19. The liquid ejection head according to claim 15, wherein each of
the first and second recording element substrates includes an
insulation film disposed between the energy generating element and
the electroconductive protective film.
20. The liquid ejection head according to claim 15, wherein the
protective film includes tantalum.
Description
BACKGROUND OF THE INVENTION
[0001] 1. Field of the Invention
[0002] The present invention relates to a liquid ejection apparatus
and a liquid ejection head for ejecting a liquid.
[0003] 2. Description of the Related Art
[0004] Some liquid ejection heads for ejecting a liquid include a
recording element substrate and an ejection orifice member. The
recording element substrate includes a plurality of energy
generating elements for generating thermal energy used to eject a
liquid. The ejection orifice member has ejection orifices from
which the liquid is ejected. Heat generating resistor layers, which
generate heat when electrified, are used as the energy generating
elements. The heat generating resistor layers generate heat for
forming bubbles in the liquid, and the liquid is ejected from the
ejection orifices due to pressure generated by the bubbles.
[0005] The energy generating elements are covered with an
insulation film, and a protective film is formed on the insulating
film. The protective film is made of an electroconductive material,
such as tantalum (Ta). The protective film serves to protect the
energy generating elements from a cavitation impact that occurs
when bubbles form and burst and from a chemical reaction that
occurs in the liquid.
[0006] There is a concern that, if the insulation film of the
liquid ejection head has a defect, such a hole (pin hole), the
energy generating elements and the protective film may be
electrically connected to each other, so that the protective film
and the liquid may cause an electrochemical reaction, leading to
degradation of the protective film. When degradation of the
protective film occurs, the thermal efficiency of energy
transferred from the energy generating element to the liquid
changes. Therefore, it is necessary to check the electrical
insulation between the energy generating elements and the
protective film during the process of manufacturing the recording
element substrate.
[0007] Japanese Patent Laid-Open No. 2000-280477 discloses an
inkjet recording head including a protective film and a circuit for
detecting whether or not an electric current flows through a
protective film and a liquid (ink) in a flow path.
[0008] Such detection can be easily performed by connecting
protective films in the same recording element substrate so as to
be electrically connected to each other and by using a terminal
provided in the substrate. On the other hand, when the protective
films are electrically connected to each other in the recording
element substrate, degradation of some of the protective films may
affect all the protective films in the substrate.
[0009] Some liquid ejection heads, such as a full-line head,
includes a plurality of recording element substrates. If the
substrates described above, in each of which the protective films
are electrically connected to each other, are used for a liquid
ejection head of this type, the following problem may occur.

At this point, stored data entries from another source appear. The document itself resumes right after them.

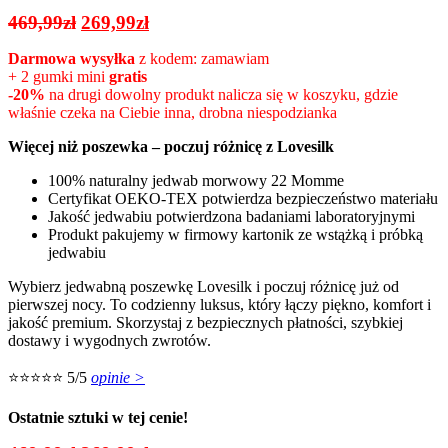
Pierwotna
Aktualna
469,99
zł
269,99
zł
cena
cena
Darmowa wysyłka
z kodem: zamawiam
wynosiła:
wynosi:
+ 2 gumki mini
gratis
469,99zł.
269,99zł.
-20%
na drugi dowolny produkt nalicza się w koszyku, gdzie
właśnie czeka na Ciebie inna, drobna niespodzianka
Więcej niż poszewka – poczuj różnicę z Lovesilk
100% naturalny jedwab morwowy 22 Momme
Certyfikat OEKO-TEX potwierdza bezpieczeństwo materiału
Jakość jedwabiu potwierdzona badaniami laboratoryjnymi
Produkt pakujemy w firmowy kartonik ze wstążką i próbką
jedwabiu
Wybierz jedwabną poszewkę Lovesilk i poczuj różnicę już od
pierwszej nocy. To codzienny luksus, który łączy piękno, komfort i
jakość premium. Skorzystaj z bezpiecznych płatności, szybkiej
dostawy i wygodnych zwrotów.
⭐⭐⭐⭐⭐ 5/5
opinie >
Ostatnie sztuki w tej cenie!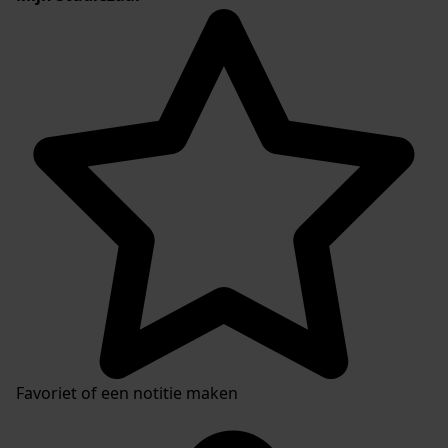
Favoriet of een notitie maken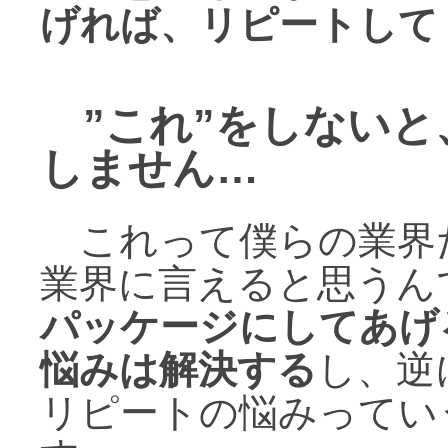
げれば、リピートして
”これ”をしないと
しません…
これって僕らの業界
業界に言えると思うん
パッケージにしてあげ
悩みは解決する
し、逆
リピートの悩みってい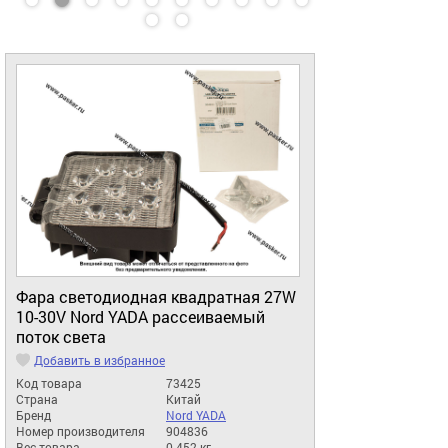
Фара светодиодная квадратная 27W
10-30V Nord YADA рассеиваемый
поток света
Добавить в избранное
Код товара
73425
Страна
Китай
Бренд
Nord YADA
Номер производителя
904836
Вес товара
0.452 кг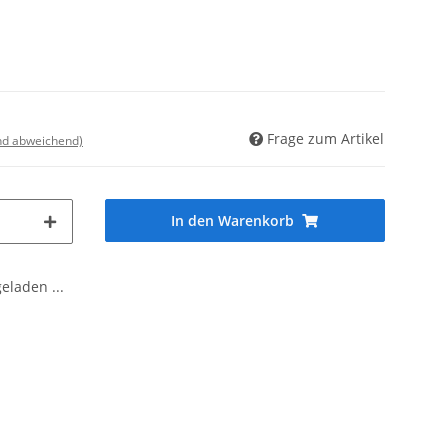
Frage zum Artikel
nd abweichend)
In den Warenkorb
laden ...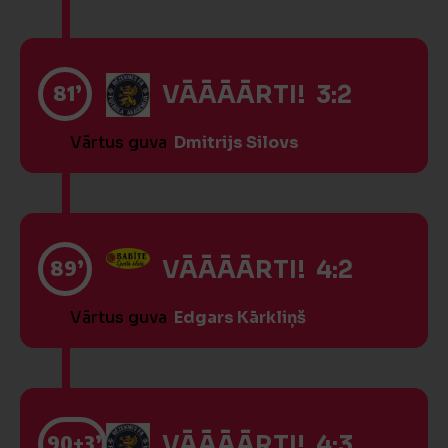
81’
VĀĀĀĀRTI! 3:2
Vārtus guva
Dmitrijs Silovs
89’
VĀĀĀĀRTI! 4:2
Vārtus guva
Edgars Kārkliņš
90
+3’
VĀĀĀĀRTI! 4:3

[0010] If the liquid ejection head is assembled by using a
plurality of substrates including a substrate in which a protective
film has a defect, the thermal efficiency of the protective film
having a defect deviates from those of other substrates, and
therefore the minimum energy required for ejecting a liquid varies.

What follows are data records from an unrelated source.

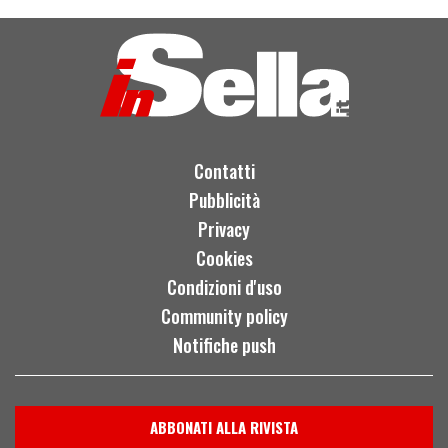
Contatti
Pubblicità
Privacy
Cookies
Condizioni d'uso
Community policy
Notifiche push
ABBONATI ALLA RIVISTA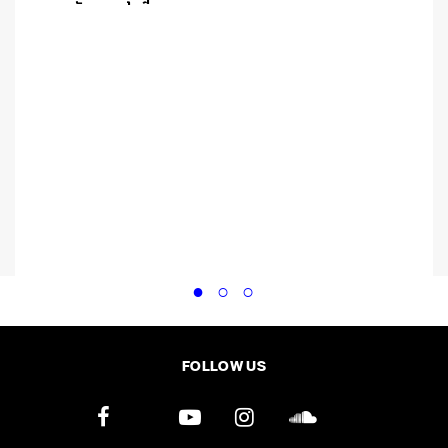
FOLLOW US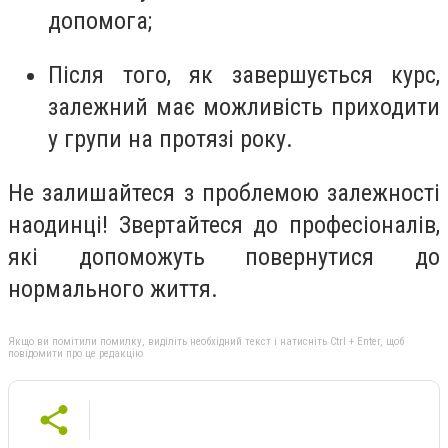
допомога;
Після того, як завершується курс,
залежний має можливість приходити
у групи на протязі року.
Не залишайтеся з проблемою залежності
наодинці! Звертайтеся до професіоналів,
які допоможуть повернутися до
нормального життя.
Якщо ви помітили помилку, виділіть необхідний текст і натисніть Ctrl + Enter, щоб
повідомити про це редакцію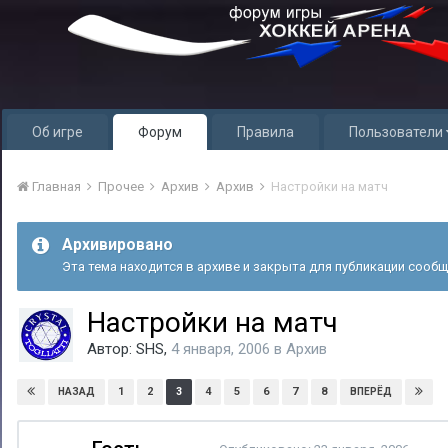
Об игре
Форум
Правила
Пользователи
Главная
Прочее
Архив
Архив
Настройки на матч
Архивировано
Эта тема находится в архиве и закрыта для публикации сообщ
Настройки на матч
Автор:
SHS
,
4 января, 2006
в
Архив
1
2
3
4
5
6
7
8
НАЗАД
ВПЕРЁД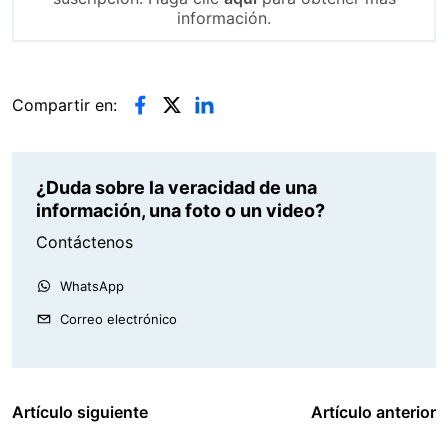
información.
Compartir en:
¿Duda sobre la veracidad de una
información, una foto o un video?
Contáctenos
WhatsApp
Correo electrónico
Artículo siguiente
Artículo anterior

When the liquid ejection characteristics of some of the substrates
vary as described above in a liquid ejection head having a
plurality of substrates, such as a full-line head, recording
becomes nonuniform.
[0011] The same problem may occur if a hole is formed in the
protective films or the insulation films of some of the substrates
during use of the liquid ejection head.
SUMMARY OF THE INVENTION
[0012] The present invention provides a liquid ejection apparatus
that includes a liquid ejection head including a plurality of
recording element substrates and that is capable of suppressing
occurrence of nonuniform recording due to degradation of protective
films in some of the substrates.
[0013] A liquid ejection apparatus includes an energy generating
element that generates energy for ejecting a liquid; a plurality of
electroconductive protective films that are disposed so as to cover
at least the energy generating element and that are in contact with
the liquid; and an electrifying unit that is capable of
electrifying the plurality of electroconductive protective films in
such a way that surfaces of the electroconductive protective films
in contact with the liquid serve as anodes.

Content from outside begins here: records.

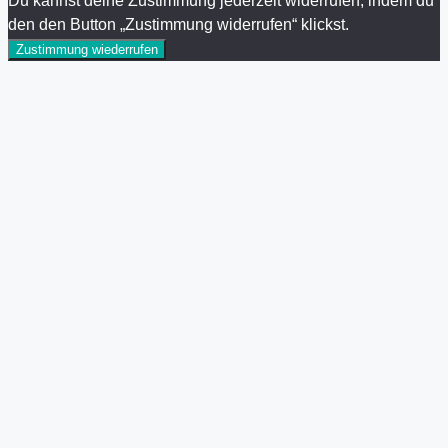
Du kannst deine Zustimmung jederzeit widerrufen, indem du
den den Button „Zustimmung widerrufen“ klickst.
Zustimmung wiederrufen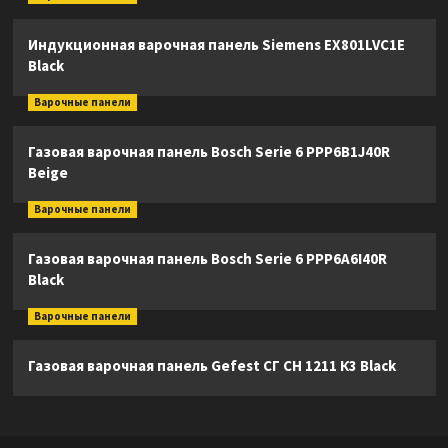
Индукционная варочная панель Siemens EX801LVC1E
Black
Варочные панели
Газовая варочная панель Bosch Serie 6 PPP6B1J40R
Beige
Варочные панели
Газовая варочная панель Bosch Serie 6 PPP6A6I40R
Black
Варочные панели
Газовая варочная панель Gefest СГ СН 1211 К3 Black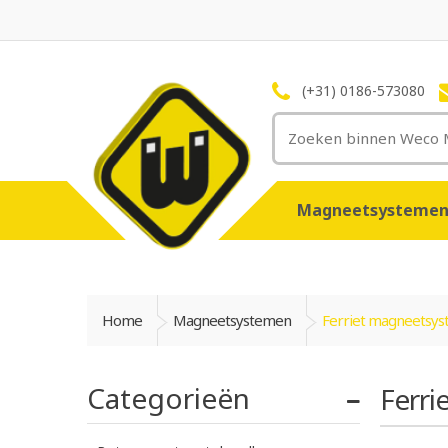
(+31) 0186-573080
Magneetsysteme
Home
Magneetsystemen
Ferriet magneetsy
Categorieën
Ferr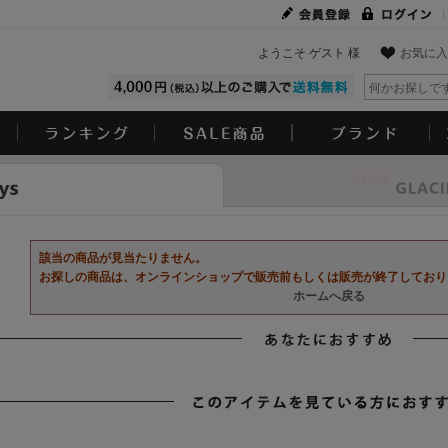
ようこそ ゲスト 様
お気に入
Look
該当の商品が見当たりません。
お探しの商品は、オンラインショップで販売前もしくは販売が終了しており
ホームへ戻る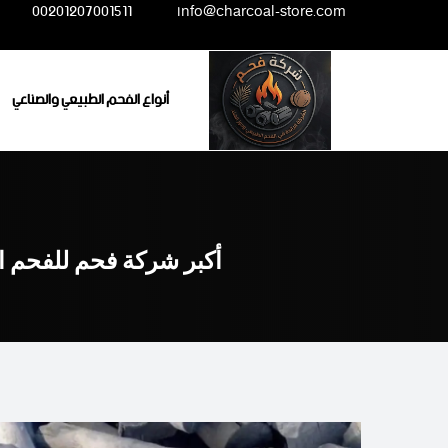
Ski
00201207001511
info@charcoal-store.com
t
conten
أنواع الفحم الطبيعي والصناعي
أكبر شركة فحم للفحم ا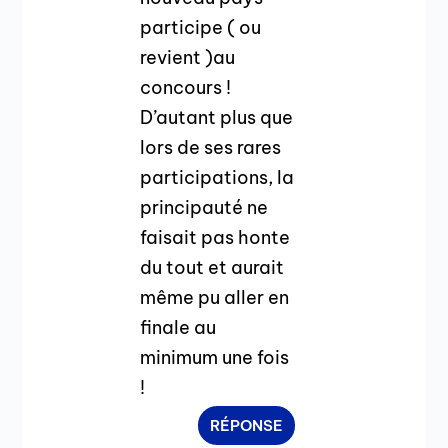
participe ( ou
revient )au
concours !
D’autant plus que
lors de ses rares
participations, la
principauté ne
faisait pas honte
du tout et aurait
même pu aller en
finale au
minimum une fois
!
RÉPONSE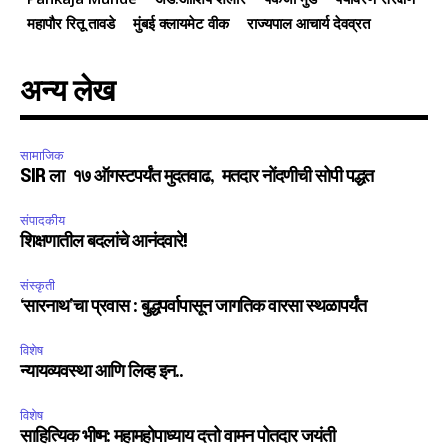
महापौर रितू तावडे
मुंबई क्लायमेट वीक
राज्यपाल आचार्य देवव्रत
अन्य लेख
सामाजिक
SIR ला १७ ऑगस्टपर्यंत मुदतवाढ, मतदार नोंदणीची सोपी पद्धत
संपादकीय
शिक्षणातील बदलांचे आनंदवारे!
संस्कृती
‘सारनाथ’चा प्रवास : बुद्धपर्वापासून जागतिक वारसा स्थळापर्यंत
विशेष
न्यायव्यवस्था आणि लिव्ह इन..
विशेष
साहित्यिक भीष्म: महामहोपाध्याय दत्तो वामन पोतदार जयंती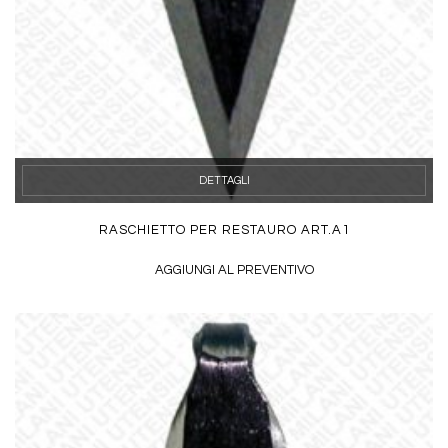
DETTAGLI
RASCHIETTO PER RESTAURO ART.A1
AGGIUNGI AL PREVENTIVO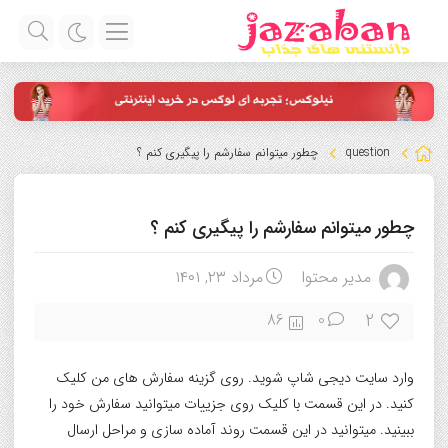
question
چطور میتوانم سفارشم را پیگیری کنم ؟
چطور میتوانم سفارشم را پیگیری کنم ؟
مدیر محتوا
مرداد ۲۳, ۱۴۰۱
2
86
0
وارد سایت دیجی شاپ شوید. روی گزینه سفارش های من کلیک
کنید. در این قسمت با کلیک روی جزییات میتوانید سفارش خود را
ببینید. میتوانید در این قسمت روند آماده سازی و مراحل ارسال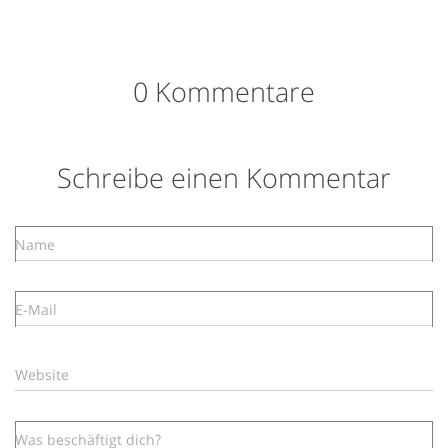
0 Kommentare
Schreibe einen Kommentar
Name
E-Mail
Website
Was beschäftigt dich?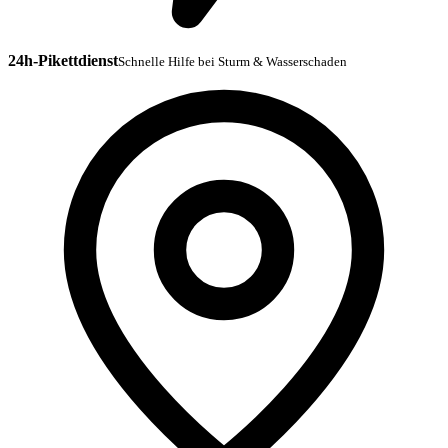
24h-Pikettdienst
Schnelle Hilfe bei Sturm & Wasserschaden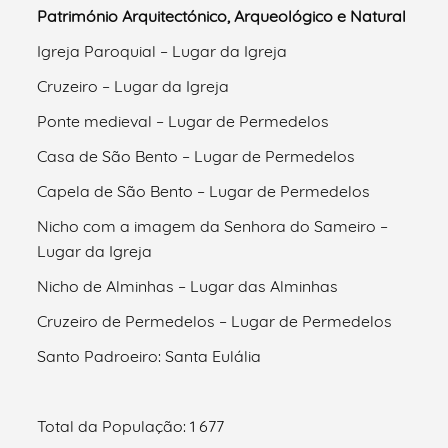
Património Arquitectónico, Arqueológico e Natural
Igreja Paroquial – Lugar da Igreja
Cruzeiro – Lugar da Igreja
Ponte medieval – Lugar de Permedelos
Casa de São Bento – Lugar de Permedelos
Capela de São Bento – Lugar de Permedelos
Nicho com a imagem da Senhora do Sameiro –
Lugar da Igreja
Nicho de Alminhas – Lugar das Alminhas
Cruzeiro de Permedelos – Lugar de Permedelos
Santo Padroeiro: Santa Eulália
Total da População: 1 677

[0014] Further features of the present invention will become
apparent from the following description of exemplary embodiments
with reference to the attached drawings.
BRIEF DESCRIPTION OF THE DRAWINGS
[0015] FIG. 1 is a schematic view illustrating a recording element
substrate and an anodizing circuit according to a first
embodiment.
[0016] FIGS. 2A and 2B illustrate an inkjet recording head.
[0017] FIGS. 3A and 3B illustrate a recording element
substrate.
[0018] FIG. 4 is a schematic cross-sectional view illustrating the
layered structure of the recording element substrate.
[0019] FIG. 5 is a schematic view illustrating an electric wiring
substrate.
[0020] FIG. 6 is a schematic view illustrating an inkjet recording
apparatus.
[0021] FIGS. 7A to 7C are schematic sectional views for
illustrating a problem to be solved by the present invention.
[0022] FIGS. 8A to 8C are schematic sectional views for
illustrating another problem to be solved by the present
invention.
[0023] FIG. 9 is a schematic view illustrating connection between a
plurality of recording element substrates and an anodizing circuit
according to the first embodiment.
[0024] FIG. 10 is a flowchart of a process of anodizing a
protective film using the anodizing circuit.
[0025] FIG. 11 is a schematic view illustrating connection between
a plurality of recording element substrates and an anodizing
circuit according to a second embodiment.
[0026] FIG. 12 is a schematic view illustrating connection between
a plurality of recording element substrates and an anodizing
circuit according to a third embodiment.
[0027] FIG. 13 illustrates a modification of the third
embodiment.
DESCRIPTION OF THE EMBODIMENTS
Liquid Ejection Head
[0028] FIGS. 2A and 2B illustrate the structure of an inkjet
recording head 100 (hereinafter, referred to as a "recording
head"), which corresponds to a liquid ejection head according to
the present invention. FIG. 2A is a side view of the recording head
100. FIG. 2B is a bottom view of the recording head 100, showing a
surface from which an ink is ejected.
[0029] The recording head 100 according to the present embodiment
is a full-line inkjet recording head, which can perform recording
on a wide recording medium without scanning the recording medium.
The recording head 100 includes a plurality of recording element
substrates 1100 so as to cover the maximum width of a recording
medium to be used.
Recording Element Substrate
[0030] Referring to FIGS. 3A and 3B, the structure of one of the
recording element substrates 1100 will be described. FIG. 3A is
perspective view of the recording element substrate 1100. FIG. 3B
is a sectional view taken along a line IIIB-IIIB of FIG. 3A.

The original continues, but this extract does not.